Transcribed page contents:

************

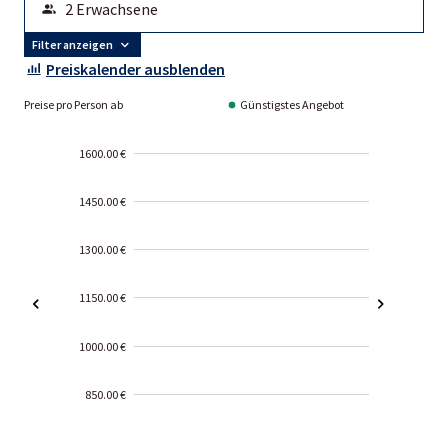
Filter anzeigen
Preiskalender ausblenden
Preise pro Person ab
Günstigstes Angebot
1600.00 €
1450.00 €
1300.00 €
1150.00 €
1000.00 €
850.00 €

************

Restate each line of the records exactly; pictures do not belong in the copy.

THE ANSWER:
Filter anzeigen
Preiskalender ausblenden
Preise pro Person ab
Günstigstes Angebot
1600.00 €
1450.00 €
1300.00 €
1150.00 €
1000.00 €
850.00 €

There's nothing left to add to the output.